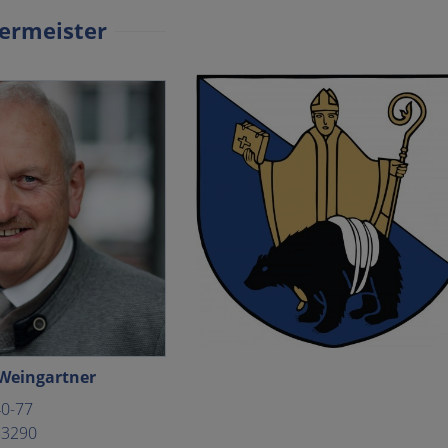
ermeister
Weingartner
40-77
53290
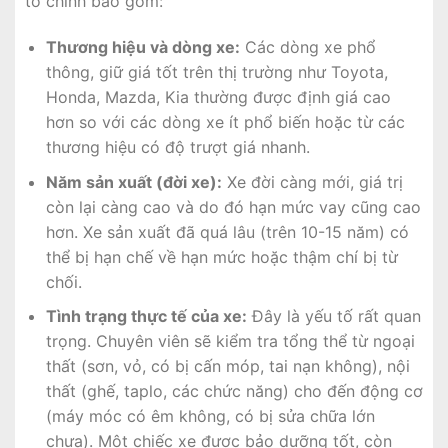
tố chính bao gồm:
Thương hiệu và dòng xe:
Các dòng xe phổ
thông, giữ giá tốt trên thị trường như Toyota,
Honda, Mazda, Kia thường được định giá cao
hơn so với các dòng xe ít phổ biến hoặc từ các
thương hiệu có độ trượt giá nhanh.
Năm sản xuất (đời xe):
Xe đời càng mới, giá trị
còn lại càng cao và do đó hạn mức vay cũng cao
hơn. Xe sản xuất đã quá lâu (trên 10-15 năm) có
thể bị hạn chế về hạn mức hoặc thậm chí bị từ
chối.
Tình trạng thực tế của xe:
Đây là yếu tố rất quan
trọng. Chuyên viên sẽ kiểm tra tổng thể từ ngoại
thất (sơn, vỏ, có bị cấn móp, tai nạn không), nội
thất (ghế, taplo, các chức năng) cho đến động cơ
(máy móc có êm không, có bị sửa chữa lớn
chưa). Một chiếc xe được bảo dưỡng tốt, còn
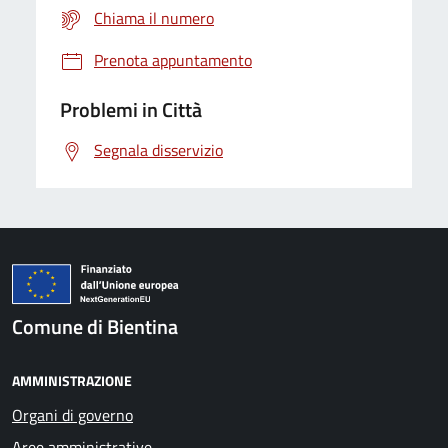
Chiama il numero
Prenota appuntamento
Problemi in Città
Segnala disservizio
Comune di Bientina
AMMINISTRAZIONE
Organi di governo
Aree amministrative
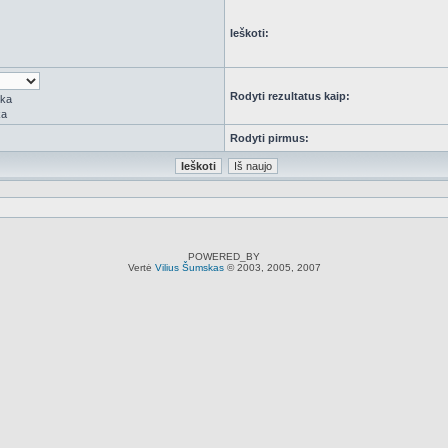
Ieškoti:
Rodyti rezultatus kaip:
rka
ka
Rodyti pirmus:
POWERED_BY
Vertė
Vilius Šumskas
© 2003, 2005, 2007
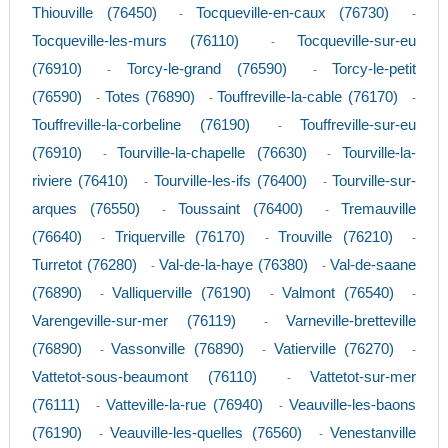
Thiouville (76450)
Tocqueville-en-caux (76730)
-
-
Tocqueville-les-murs (76110)
Tocqueville-sur-eu
-
(76910)
Torcy-le-grand (76590)
Torcy-le-petit
-
-
(76590)
Totes (76890)
Touffreville-la-cable (76170)
-
-
-
Touffreville-la-corbeline (76190)
Touffreville-sur-eu
-
(76910)
Tourville-la-chapelle (76630)
Tourville-la-
-
-
riviere (76410)
Tourville-les-ifs (76400)
Tourville-sur-
-
-
arques (76550)
Toussaint (76400)
Tremauville
-
-
(76640)
Triquerville (76170)
Trouville (76210)
-
-
-
Turretot (76280)
Val-de-la-haye (76380)
Val-de-saane
-
-
(76890)
Valliquerville (76190)
Valmont (76540)
-
-
-
Varengeville-sur-mer (76119)
Varneville-bretteville
-
(76890)
Vassonville (76890)
Vatierville (76270)
-
-
-
Vattetot-sous-beaumont (76110)
Vattetot-sur-mer
-
(76111)
Vatteville-la-rue (76940)
Veauville-les-baons
-
-
(76190)
Veauville-les-quelles (76560)
Venestanville
-
-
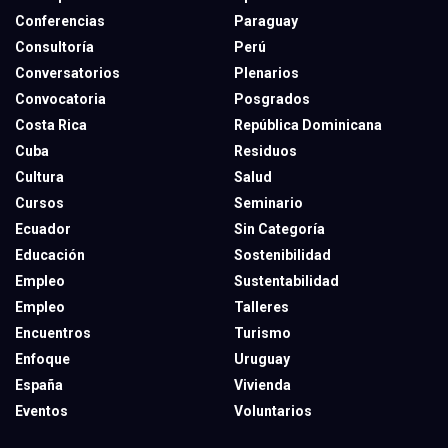
Conferencias
Paraguay
Consultoría
Perú
Conversatorios
Plenarios
Convocatoria
Posgrados
Costa Rica
República Dominicana
Cuba
Residuos
Cultura
Salud
Cursos
Seminario
Ecuador
Sin Categoría
Educación
Sostenibilidad
Empleo
Sustentabilidad
Empleo
Talleres
Encuentros
Turismo
Enfoque
Uruguay
España
Vivienda
Eventos
Voluntarios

Exercise goal
Exactly how many lines of the listing above contain the string "càng"? Give no more than the number.

Your solution
2